Annie Lin

COVID has isolated us from one another in innumerable ways. These days, I feel like most of my day-to-day interactions are parasocial exchanges on platforms like Twitter or Instagram with people I’ve never even met in real life. When asked by my family about friends at Yale, I can count on both hands the number of people I’ve seen enough times to count as real-life friends this semester. So as vaccine rollouts begin to accelerate, one may assume I’d be thrilled for life to return to normal. But having gotten my first dose of Pfizer last week, I honestly can’t say that I’m ready for this long pandemic to come to an end.

To be completely honest, I’ve gotten far too comfortable with often faceless, sometimes even nameless, interactions online, and I’m convinced that I am not alone in dreading a return to entirely face-to-face interactions after over a year of hiding behind a screen. Surgical masks have become a comfortable shield, putting not only physical but also emotional distance between me and the rest of the world, as limited socially-distanced exchanges become the norm. As someone who struggles with social anxiety, it would be disingenuous to pretend that I’m not nervous about post-pandemic life. Not only am I used to distancing from others for pandemic safety, but I am now used to avoiding extensive interaction with new people — which, for me, is almost everyone at Yale — and being praised for engaging in antisocial behavior, since it is in fact the safest thing to do right now.  

Over the course of the last year, I have gone into two-week quarantine on five separate occasions, and I almost marvel at the fact that I haven’t become a complete hermit. As an only child, I am envious of friends with large families. Last March, I saw them returning home to seek comfort and company with their siblings, while I spent most of 2020 alone in my room or with my parents, who live on a different continent. Beyond that, this semester has been incredibly isolating. As one of only a handful of first-years in my residential college, floating in a sea of upperclassmen with whom I’ve never interacted, I’ve spent a large portion of these winter months holed up in my dorm room, watching New Girl reruns at mealtimes with my only suitemate.  

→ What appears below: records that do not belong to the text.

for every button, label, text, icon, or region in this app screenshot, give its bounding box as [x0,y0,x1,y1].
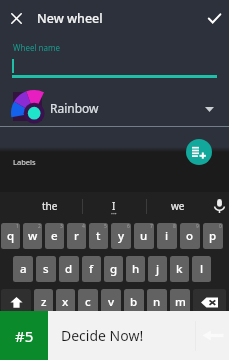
staticText: Decide Now! [61,326,144,345]
staticText: 8 [173,223,176,230]
button[interactable]: s [36,256,56,282]
staticText: d [65,261,73,277]
staticText: r [74,228,79,244]
button[interactable]: #5 [0,311,229,360]
button[interactable]: k [170,256,189,282]
staticText: I [112,199,116,213]
staticText: z [41,294,47,310]
staticText: p [209,228,217,244]
staticText: e [51,228,58,244]
staticText: c [85,294,91,310]
button[interactable]: i [157,223,177,249]
staticText: 3 [60,223,63,230]
staticText: the [42,199,58,213]
staticText: l [200,261,204,277]
button[interactable]: g [104,256,123,282]
button[interactable]: f [82,256,101,282]
staticText: t [96,228,101,244]
button[interactable]: a [13,256,33,282]
button[interactable]: o [180,223,200,249]
staticText: y [118,228,125,244]
staticText: 0 [219,223,222,230]
staticText: i [165,228,169,244]
staticText: Rainbow [50,100,99,116]
button[interactable]: Add label [186,139,212,165]
staticText: h [132,261,140,277]
staticText: 5 [104,223,107,230]
button[interactable]: y [111,223,131,249]
button[interactable]: z [34,289,53,315]
button[interactable]: w [23,223,42,249]
button[interactable]: m [170,289,190,315]
button[interactable]: I [82,193,146,219]
staticText: n [153,294,161,310]
staticText: b [130,294,138,310]
button[interactable]: e [45,223,64,249]
staticText: s [43,261,49,277]
button[interactable]: j [148,256,167,282]
staticText: k [176,261,183,277]
button[interactable]: Shift [1,289,31,315]
staticText: f [89,261,94,277]
button[interactable]: v [101,289,121,315]
button[interactable]: Close [6,8,26,28]
staticText: 1 [16,223,19,230]
staticText: we [171,199,185,213]
staticText: a [20,261,27,277]
button[interactable]: q [1,223,20,249]
button[interactable]: x [56,289,75,315]
staticText: 9 [196,223,199,230]
staticText: 2 [38,223,41,230]
button[interactable]: d [59,256,79,282]
button[interactable]: Voice input [210,193,229,219]
button[interactable]: b [124,289,144,315]
button[interactable]: Save [204,8,224,28]
staticText: New wheel [37,10,103,27]
staticText: u [140,228,148,244]
staticText: Wheel name [13,42,60,53]
button[interactable]: l [192,256,211,282]
button[interactable]: t [89,223,108,249]
button[interactable]: the [18,193,82,219]
button[interactable]: h [126,256,145,282]
button[interactable]: c [78,289,98,315]
button[interactable]: u [134,223,154,249]
staticText: q [7,228,15,244]
staticText: 7 [150,223,153,230]
staticText: j [156,261,160,277]
staticText: v [108,294,115,310]
staticText: ••• [111,211,117,218]
staticText: o [186,228,194,244]
button[interactable]: Rainbow [0,86,229,127]
staticText: w [28,228,38,244]
button[interactable]: Backspace [193,289,226,315]
button[interactable]: n [147,289,167,315]
button[interactable]: r [67,223,86,249]
staticText: m [175,294,186,310]
staticText: Labels [13,157,36,167]
staticText: 6 [127,223,130,230]
staticText: 4 [82,223,85,230]
staticText: #5 [15,326,34,346]
button[interactable]: p [203,223,223,249]
button[interactable]: we [146,193,210,219]
staticText: x [62,294,69,310]
staticText: g [110,261,118,277]
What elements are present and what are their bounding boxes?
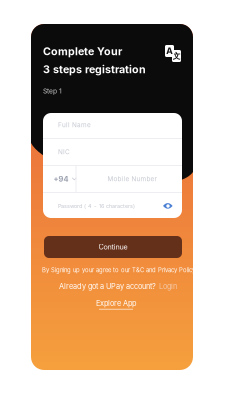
staticText: Continue (98, 243, 128, 251)
button[interactable]: +94 (43, 166, 182, 192)
staticText: A (166, 45, 173, 57)
staticText: Full Name (58, 121, 91, 129)
staticText: Explore App (96, 299, 136, 308)
staticText: By Signing up your agree to our T&C and … (42, 266, 197, 274)
button[interactable]: Change language (165, 45, 181, 62)
staticText: 3 steps registration (43, 63, 146, 76)
staticText: Mobile Number (108, 175, 156, 183)
staticText: 文 (172, 51, 180, 61)
button[interactable]: Full Name (43, 112, 182, 138)
staticText: Already got a UPay account? (59, 282, 156, 291)
staticText: Step 1 (43, 87, 62, 95)
staticText: +94 (54, 174, 68, 184)
button[interactable]: Password ( 4 - 16 characters) (43, 193, 182, 219)
staticText: NIC (58, 148, 70, 156)
staticText: Password ( 4 - 16 characters) (58, 203, 135, 209)
button[interactable]: Login (159, 282, 177, 291)
button[interactable]: Continue (44, 236, 182, 258)
staticText: Complete Your (43, 45, 122, 58)
staticText: Login (159, 282, 177, 291)
button[interactable]: Explore App (96, 299, 136, 310)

I’ve grown accustomed to a solitary lifestyle; a lonely but comfortable mode of existence, where I don’t feel like I’m missing out, because there isn’t very much at all to miss out on as New Haven continues to report an average of 267 COVID cases per day. I’m used to Zoom etiquette — having my camera on in discussion sections, but infrequently otherwise, and waving goodbye before logging off and being alone again at the end of each class. It is also far too easy to be harsh on yourself for supposed underperformance in university courses when you forget the enormous — but silent and invisible — toll the pandemic has taken on all of us, and it feels cruel that in this incredibly taxing year, we are not even being granted a break from our work beyond a series of break days interspersed throughout the semester. I’ve realized I actually have no conception of what college life is, because it’s something that I have never experienced, and I can’t help but wonder if campus life will really return to the pre-pandemic version of “normal” this fall — or if I would even know the difference.

Still, the pandemic has come with some unexpected silver linings. Like many others, I’ve found that I have more time than ever before (if not too much time) to reflect on my own life and think about things I previously never had the space to consider. I’ve played around with and switched labels and identities multiple times over the last few months, let alone year. I’ve experimented with my appearance and wardrobe to the extent that the version of myself from two years ago probably wouldn’t quite recognize me today, though I think they’d be proud of the journey I’ve gone through to get to my current self. There are also some more tangible things that I will miss after the pandemic ends. My top pick would probably (and perhaps controversially) be the option to attend class remotely, since as a current first-year who is fairly directionally-challenged, I fear the day when I’ll actually have to run between buildings to get to class and wake up that extra hour earlier to arrive at in-person classes fully awake and not in my pajamas.  

I think this year of loneliness will stay with all of us for a long time, if not the rest of our lives, even if we or our loved ones haven’t personally contracted the virus. While it may make personal interactions more intimidating, I am grateful for the perspective the pandemic has given me. Before 2020, it was all too easy to take the connections we had with other people for granted, ranging from tiny, seemingly trivial interactions to gatherings and celebrations with our loved ones — after all, why wouldn’t we? But after a turbulent year, it is impossible for me to so much as watch an episode of TV without marveling at how things were before the pandemic struck; how we could laugh and talk and not wear masks for fear of spreading a potentially deadly disease. I know that I am not truly living right now, but rather getting by on a day-to-day basis. I need to part ways from my current lifestyle to keep myself from falling apart, and yet I have become so familiar with my habits and routines that it is almost hard to let go. So I suppose I will have a rather bittersweet breakup with the pandemic.